[HOW TO COMPLETE THIS TASK] Find the word "things" in the records below. List each line containing it.
== == ==
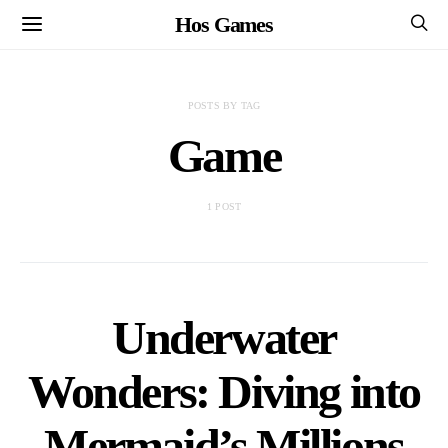
Hos Games
POSTS BY TAG
Game
1 POST
Underwater
Wonders: Diving into
Mermaid’s Millions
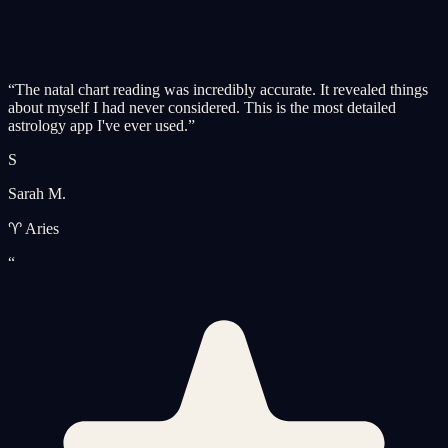
“
The natal chart reading was incredibly accurate. It revealed things
about myself I had never considered. This is the most detailed
astrology app I've ever used.
”
S
Sarah M.
♈ Aries
“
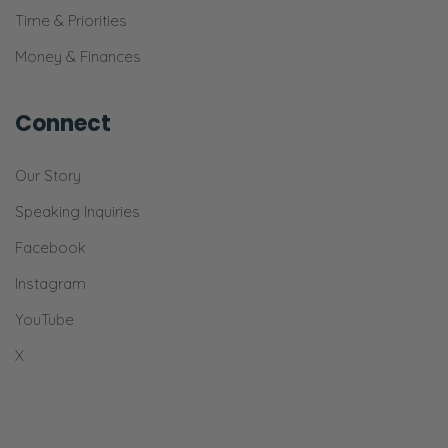
Time & Priorities
both Christians. We’re assuming that you and
your spouse are both Christians in this
Money & Finances
conversation. And I mean classical Christian,
not like the deep-end weird doctrine, cultish
Connect
Christians that don’t believe things that are in
the Bible. Which, believe it or not, there’s
Our Story
people that do that don’t realize it.
Speaking Inquiries
But by Christian I mean, this we affirm that
Facebook
the trinity of God, we affirm that God is triune,
Instagram
we affirm that Christ is fully God and fully
YouTube
man, we affirm that Christ was resurrected
bodily from the dead, and He ascended into
X
heaven, He remains there to this day.
And we believe in things like the inerrancy of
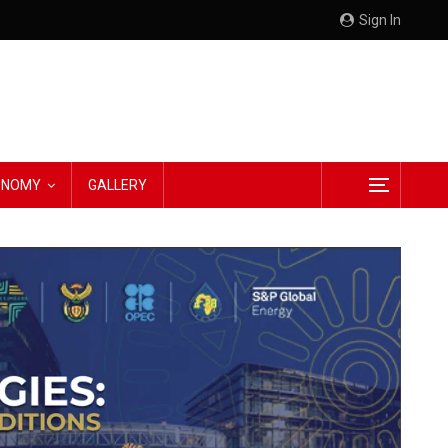
Sign In
CONOMY
GALLERY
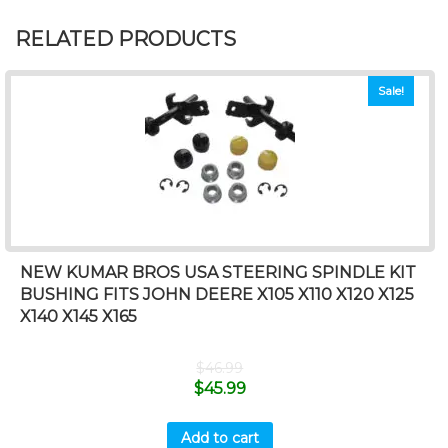
RELATED PRODUCTS
Sale!
NEW KUMAR BROS USA STEERING SPINDLE KIT
BUSHING FITS JOHN DEERE X105 X110 X120 X125
X140 X145 X165
$
46.99
$
45.99
Add to cart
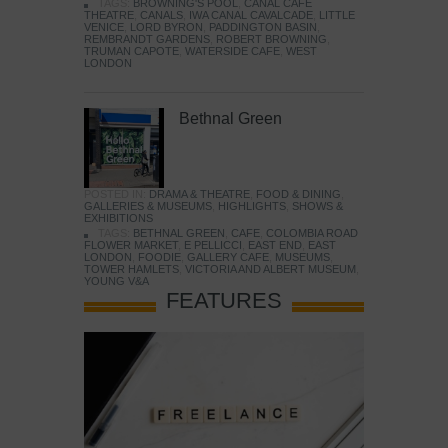
TAGS:
BROWNING'S POOL
,
CANAL CAFE
THEATRE
,
CANALS
,
IWA CANAL CAVALCADE
,
LITTLE
VENICE
,
LORD BYRON
,
PADDINGTON BASIN
,
REMBRANDT GARDENS
,
ROBERT BROWNING
,
TRUMAN CAPOTE
,
WATERSIDE CAFE
,
WEST
LONDON
Bethnal Green
POSTED IN:
DRAMA & THEATRE
,
FOOD & DINING
,
GALLERIES & MUSEUMS
,
HIGHLIGHTS
,
SHOWS &
EXHIBITIONS
TAGS:
BETHNAL GREEN
,
CAFE
,
COLOMBIA ROAD
FLOWER MARKET
,
E PELLICCI
,
EAST END
,
EAST
LONDON
,
FOODIE
,
GALLERY CAFE
,
MUSEUMS
,
TOWER HAMLETS
,
VICTORIA AND ALBERT MUSEUM
,
YOUNG V&A
FEATURES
== == ==
[ANSWER SPACE]
The natal chart reading was incredibly accurate. It revealed things
Christians that don’t believe things that are in
And we believe in things like the inerrancy of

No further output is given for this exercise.